Building a technology startup and taking it to IPO through the lens of Baskar Puvanathasan, Co-Founder of PagerDuty. Manjula Selvarajah moderated the discussion to ensure Baskar was touching on the critical aspects of building a company and the hurdles he faced along the way.
Questions and Answers
What are the challenges you faced early on when building your company and has there been any failures that you can share?
There were many difficulties trying to raise money, so we can hire more people to work on the product -- we had hard time convincing people the problem was worth solving Convincing someone to quit a high-paying job and work for a 3-person start up. Most of our failures were due to lack of experience. We should have hired our first product manager early in the company, say when we had 10 people or one of the founders should have just owned it. We waited until around we were around 30 people, before we had a person with the title “Product Manager”. The founders tried to do everything. Articles to Read: http://paulgraham.com/start.html
Why did you choose to go with external investment vs organically growing? and when is the right time to seek investment and what are the key things to be aware of?
For us, it was simple -- if you look at the most valuable tech companies in the world, 99.9% of them raised external funding to get there. Technology is a winner take all market. If you have a product that’s working, and you don’t capture the market fast enough, then someone else will do, it’s just the nature of competition and capitalism. You’ll need to raise capital to capture the market. There are some well established bootstrap startups like Mailchimp and Basecamp, but they are exceptions than the norm. When raising external funding, always try to keep control of the company. Just know this, most investors are investing other people’s money. For them, it’s just a job, and they are rewarded if they find a winner. Your first round of financing should be a SAFE note, don’t waste time on anything else.

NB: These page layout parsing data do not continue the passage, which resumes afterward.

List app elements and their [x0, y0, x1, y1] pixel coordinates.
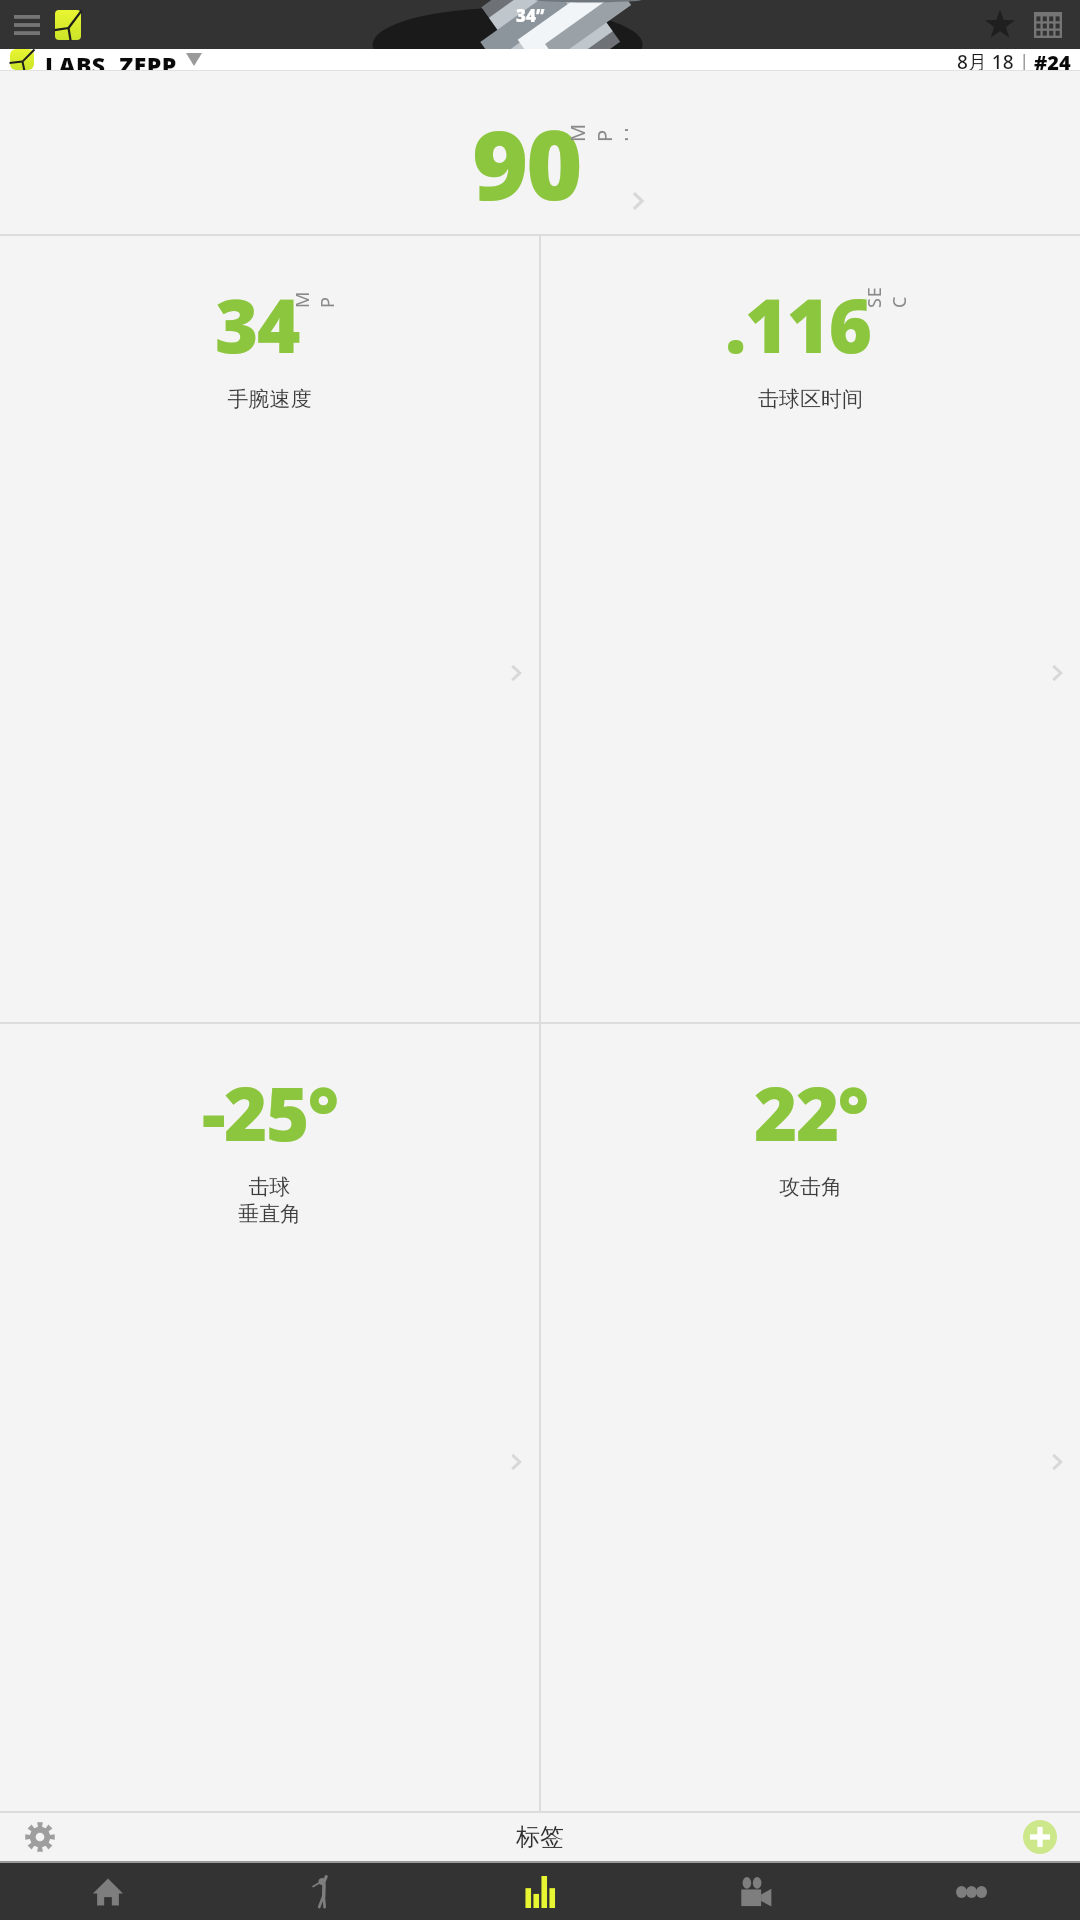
button[interactable]: Sessions: [1028, 5, 1068, 45]
staticText: -25°: [202, 1062, 338, 1163]
staticText: LABS, ZEPP: [45, 49, 177, 70]
staticText: 手腕速度: [26, 386, 513, 412]
button[interactable]: Add: [1018, 1815, 1062, 1859]
button[interactable]: 90: [0, 71, 1080, 234]
button[interactable]: Home: [0, 1863, 216, 1920]
button[interactable]: 34: [0, 236, 539, 1022]
staticText: 击球 垂直角: [26, 1174, 513, 1227]
button[interactable]: 标签: [508, 1814, 572, 1860]
button[interactable]: .116: [541, 236, 1080, 1022]
staticText: MPH: [290, 286, 336, 308]
button[interactable]: -25°: [0, 1024, 539, 1811]
staticText: 击球区时间: [567, 386, 1054, 412]
button[interactable]: Settings: [18, 1815, 62, 1859]
button[interactable]: Club: [55, 10, 81, 40]
staticText: .116: [725, 274, 871, 375]
staticText: #24: [1034, 49, 1071, 70]
button[interactable]: Menu: [12, 10, 42, 40]
staticText: 8月 18: [957, 49, 1014, 70]
staticText: 22°: [754, 1062, 868, 1163]
button[interactable]: LABS, ZEPP: [0, 49, 1080, 70]
button[interactable]: Favorite: [980, 5, 1020, 45]
staticText: 34”: [516, 4, 545, 27]
staticText: 34: [215, 274, 299, 375]
button[interactable]: Stats: [432, 1863, 648, 1920]
staticText: |: [1019, 49, 1030, 70]
button[interactable]: Swing: [216, 1863, 432, 1920]
button[interactable]: 22°: [541, 1024, 1080, 1811]
button[interactable]: More: [864, 1863, 1080, 1920]
staticText: SEC: [862, 286, 908, 308]
staticText: MPH: [564, 116, 628, 142]
button[interactable]: Video: [648, 1863, 864, 1920]
staticText: 标签: [516, 1822, 564, 1852]
staticText: 攻击角: [567, 1174, 1054, 1200]
staticText: 90: [472, 97, 581, 228]
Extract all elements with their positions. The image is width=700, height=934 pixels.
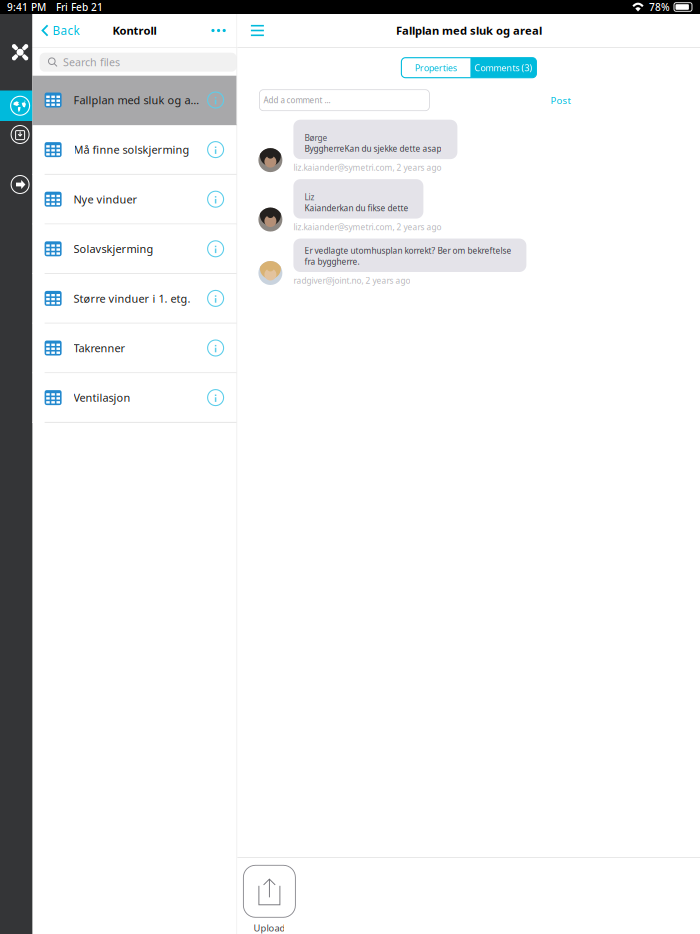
staticText: ByggherreKan du sjekke dette asap (304, 143, 441, 154)
staticText: Ventilasjon (74, 390, 131, 405)
staticText: Nye vinduer (74, 192, 138, 206)
button[interactable]: Post (540, 91, 580, 110)
button[interactable]: Home (0, 14, 33, 90)
staticText: Fri Feb 21 (56, 0, 103, 14)
button[interactable]: Ventilasjon (33, 373, 237, 423)
staticText: Kaianderkan du fikse dette (304, 203, 408, 214)
button[interactable]: Properties (401, 58, 470, 78)
staticText: Properties (415, 62, 457, 74)
staticText: Kontroll (113, 23, 157, 38)
button[interactable]: Back (33, 14, 80, 47)
button[interactable]: Saved (0, 121, 33, 148)
button[interactable]: Sign out (0, 148, 33, 221)
staticText: fra byggherre. (304, 256, 359, 267)
staticText: liz.kaiander@symetri.com, 2 years ago (293, 162, 441, 173)
staticText: Er vedlagte utomhusplan korrekt? Ber om … (304, 245, 511, 256)
staticText: Search files (63, 55, 120, 69)
staticText: Add a comment ... (263, 95, 330, 106)
staticText: Må finne solskjerming (74, 142, 190, 157)
staticText: Børge (304, 132, 327, 143)
button[interactable]: Menu (237, 14, 277, 47)
button[interactable]: Comments (3) (470, 58, 536, 78)
button[interactable]: Upload (237, 858, 295, 934)
button[interactable]: Takrenner (33, 324, 237, 373)
button[interactable]: Explore (0, 90, 33, 121)
button[interactable]: Search files (33, 48, 237, 76)
staticText: Solavskjerming (74, 242, 154, 256)
staticText: 9:41 PM (7, 0, 46, 14)
staticText: Takrenner (74, 341, 126, 355)
button[interactable]: Større vinduer i 1. etg. (33, 274, 237, 324)
staticText: liz.kaiander@symetri.com, 2 years ago (293, 222, 441, 233)
button[interactable]: Nye vinduer (33, 175, 237, 224)
staticText: Liz (304, 192, 314, 203)
staticText: Fallplan med sluk og areal (396, 23, 542, 38)
button[interactable]: Solavskjerming (33, 224, 237, 274)
staticText: 78% (649, 0, 670, 14)
staticText: Comments (3) (474, 62, 532, 74)
staticText: Større vinduer i 1. etg. (74, 291, 191, 306)
staticText: Upload (253, 922, 285, 934)
staticText: Post (550, 94, 570, 106)
button[interactable]: Add a comment ... (259, 90, 429, 111)
button[interactable]: Fallplan med sluk og a… (33, 76, 237, 125)
staticText: Fallplan med sluk og a… (74, 93, 200, 107)
staticText: Back (53, 23, 80, 38)
button[interactable]: Må finne solskjerming (33, 125, 237, 175)
button[interactable]: More (201, 14, 237, 47)
staticText: radgiver@joint.no, 2 years ago (293, 275, 410, 286)
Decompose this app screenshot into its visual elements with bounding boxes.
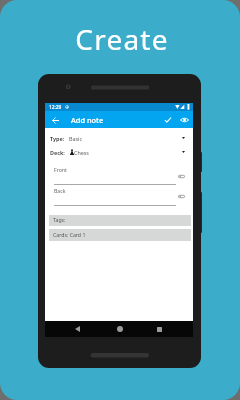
button[interactable]: Tags: xyxy=(49,215,191,226)
staticText: Type: xyxy=(50,135,65,142)
staticText: Add note xyxy=(71,115,104,125)
button[interactable]: Back xyxy=(69,321,85,337)
staticText: Chess xyxy=(74,149,89,156)
staticText: Back xyxy=(54,187,66,194)
staticText: Basic xyxy=(69,135,83,142)
button[interactable]: Preview xyxy=(177,113,191,127)
staticText: 12:29 xyxy=(49,104,62,111)
staticText: Front xyxy=(54,166,67,173)
button[interactable]: Home xyxy=(112,321,128,337)
button[interactable]: Type: xyxy=(45,131,193,145)
button[interactable]: Save xyxy=(161,113,175,127)
staticText: Create xyxy=(2,20,240,58)
staticText: Deck: xyxy=(50,149,65,156)
button[interactable]: Cards: Card 1 xyxy=(49,229,191,241)
button[interactable]: Recent apps xyxy=(151,321,167,337)
button[interactable]: Attach media xyxy=(175,172,188,181)
button[interactable]: Navigate up xyxy=(48,113,62,127)
staticText: Tags: xyxy=(53,216,66,223)
button[interactable]: Deck: xyxy=(45,145,193,159)
staticText: Cards: Card 1 xyxy=(53,231,86,238)
button[interactable]: Attach media xyxy=(175,192,188,201)
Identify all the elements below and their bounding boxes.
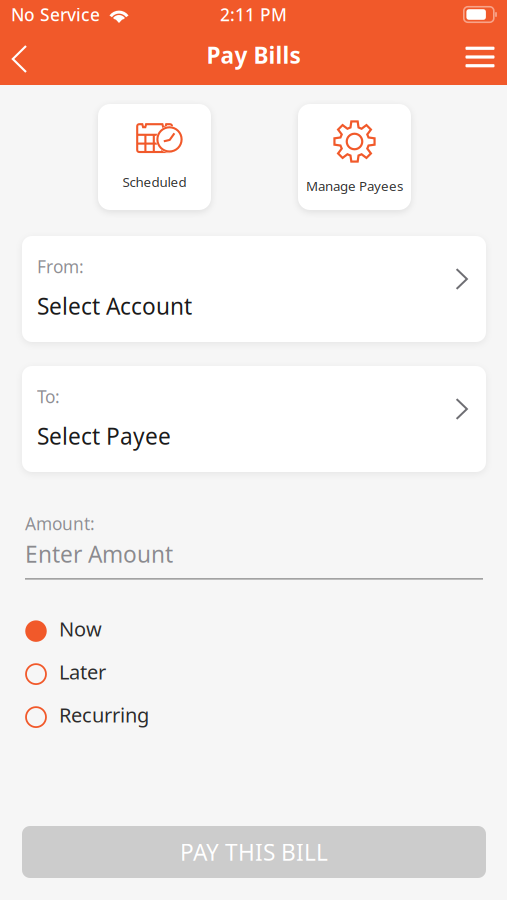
- staticText: Amount:: [25, 512, 95, 535]
- button[interactable]: Back: [1, 37, 38, 81]
- button[interactable]: From:: [22, 236, 486, 342]
- staticText: Now: [59, 615, 102, 642]
- button[interactable]: Menu: [458, 35, 502, 83]
- staticText: Manage Payees: [306, 177, 403, 195]
- button[interactable]: PAY THIS BILL: [22, 826, 486, 878]
- staticText: From:: [37, 255, 84, 278]
- button[interactable]: Manage Payees: [298, 104, 411, 210]
- button[interactable]: Recurring: [25, 696, 482, 739]
- staticText: Select Account: [37, 291, 192, 321]
- staticText: To:: [37, 385, 60, 408]
- button[interactable]: Now: [25, 610, 482, 653]
- staticText: Select Payee: [37, 421, 171, 451]
- staticText: No Service: [11, 3, 100, 26]
- staticText: Pay Bills: [206, 40, 300, 70]
- staticText: Recurring: [59, 701, 149, 728]
- button[interactable]: Scheduled: [98, 104, 211, 210]
- staticText: PAY THIS BILL: [180, 837, 328, 867]
- button[interactable]: To:: [22, 366, 486, 472]
- staticText: 2:11 PM: [220, 3, 287, 26]
- staticText: Later: [59, 658, 106, 685]
- staticText: Scheduled: [122, 173, 186, 191]
- button[interactable]: Later: [25, 653, 482, 696]
- staticText: Enter Amount: [25, 539, 173, 569]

If the investor doesn’t use that, don’t work with them. Best resources: https://www.startupschool.org/ https://www.ycombinator.com/library https://www.ycombinator.com/documents/ Articles to Read: http://paulgraham.com/ramenprofitable.html https://blog.asmartbear.com/rich-vs-king-sold-company.html
What is the lesson that you think is most important for a new entrepreneur to learn and why? And how do you set aside your ego at times to address a gap or concern? and finally what is your recommendation to people who has a lot of ideas?
Story telling -- everything you do as a founder is tell story. You have to tell a good story to get your first customer, your first hire, your first investment. I’d say invest in becoming a good storyteller. The Best entrepreneurs are great storytellers.
For example, when we pitch PagerDuty, we always bring the story of how Amazon runs teams and how they manage to scale it. We tell great stories about our customers to potential hires to get them excited about the company.
What made you guys go public and how do you determine if a startup is ready for IPO? Were there any privacy concerns?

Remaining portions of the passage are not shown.